• **WORK INSTRUCTIONS**
For the records below, print every one exactly, with nothing dropped.

• **DATA UNDER STUDY**
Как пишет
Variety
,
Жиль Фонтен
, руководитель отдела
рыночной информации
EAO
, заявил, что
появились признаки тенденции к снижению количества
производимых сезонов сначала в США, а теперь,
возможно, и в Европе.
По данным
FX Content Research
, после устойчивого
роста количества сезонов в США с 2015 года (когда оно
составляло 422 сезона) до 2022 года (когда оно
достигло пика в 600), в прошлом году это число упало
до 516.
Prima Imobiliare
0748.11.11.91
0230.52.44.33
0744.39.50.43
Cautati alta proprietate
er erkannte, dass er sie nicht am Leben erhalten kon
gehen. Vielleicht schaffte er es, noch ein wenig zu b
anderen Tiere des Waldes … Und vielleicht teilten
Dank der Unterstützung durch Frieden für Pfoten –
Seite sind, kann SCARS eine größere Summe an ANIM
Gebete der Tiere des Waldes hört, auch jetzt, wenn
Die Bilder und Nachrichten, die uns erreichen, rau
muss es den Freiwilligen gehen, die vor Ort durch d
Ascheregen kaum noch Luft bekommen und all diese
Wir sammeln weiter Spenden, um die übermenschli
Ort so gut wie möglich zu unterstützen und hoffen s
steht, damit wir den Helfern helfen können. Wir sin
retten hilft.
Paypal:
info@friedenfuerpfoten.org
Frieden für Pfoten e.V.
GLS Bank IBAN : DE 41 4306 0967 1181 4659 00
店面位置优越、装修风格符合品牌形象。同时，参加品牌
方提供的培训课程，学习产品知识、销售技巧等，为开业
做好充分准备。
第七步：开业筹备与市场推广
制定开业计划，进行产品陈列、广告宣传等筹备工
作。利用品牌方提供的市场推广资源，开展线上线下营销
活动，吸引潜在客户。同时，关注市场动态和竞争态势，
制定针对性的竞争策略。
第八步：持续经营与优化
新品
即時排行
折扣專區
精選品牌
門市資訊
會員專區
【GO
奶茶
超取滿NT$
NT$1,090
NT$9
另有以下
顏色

• **RESPONSE**
Как пишет
Variety
,
Жиль Фонтен
, руководитель отдела
рыночной информации
EAO
, заявил, что
появились признаки тенденции к снижению количества
производимых сезонов сначала в США, а теперь,
возможно, и в Европе.
По данным
FX Content Research
, после устойчивого
роста количества сезонов в США с 2015 года (когда оно
составляло 422 сезона) до 2022 года (когда оно
достигло пика в 600), в прошлом году это число упало
до 516.
Prima Imobiliare
0748.11.11.91
0230.52.44.33
0744.39.50.43
Cautati alta proprietate
er erkannte, dass er sie nicht am Leben erhalten kon
gehen. Vielleicht schaffte er es, noch ein wenig zu b
anderen Tiere des Waldes … Und vielleicht teilten
Dank der Unterstützung durch Frieden für Pfoten –
Seite sind, kann SCARS eine größere Summe an ANIM
Gebete der Tiere des Waldes hört, auch jetzt, wenn
Die Bilder und Nachrichten, die uns erreichen, rau
muss es den Freiwilligen gehen, die vor Ort durch d
Ascheregen kaum noch Luft bekommen und all diese
Wir sammeln weiter Spenden, um die übermenschli
Ort so gut wie möglich zu unterstützen und hoffen s
steht, damit wir den Helfern helfen können. Wir sin
retten hilft.
Paypal:
info@friedenfuerpfoten.org
Frieden für Pfoten e.V.
GLS Bank IBAN : DE 41 4306 0967 1181 4659 00
店面位置优越、装修风格符合品牌形象。同时，参加品牌
方提供的培训课程，学习产品知识、销售技巧等，为开业
做好充分准备。
第七步：开业筹备与市场推广
制定开业计划，进行产品陈列、广告宣传等筹备工
作。利用品牌方提供的市场推广资源，开展线上线下营销
活动，吸引潜在客户。同时，关注市场动态和竞争态势，
制定针对性的竞争策略。
第八步：持续经营与优化
新品
即時排行
折扣專區
精選品牌
門市資訊
會員專區
【GO
奶茶
超取滿NT$
NT$1,090
NT$9
另有以下
顏色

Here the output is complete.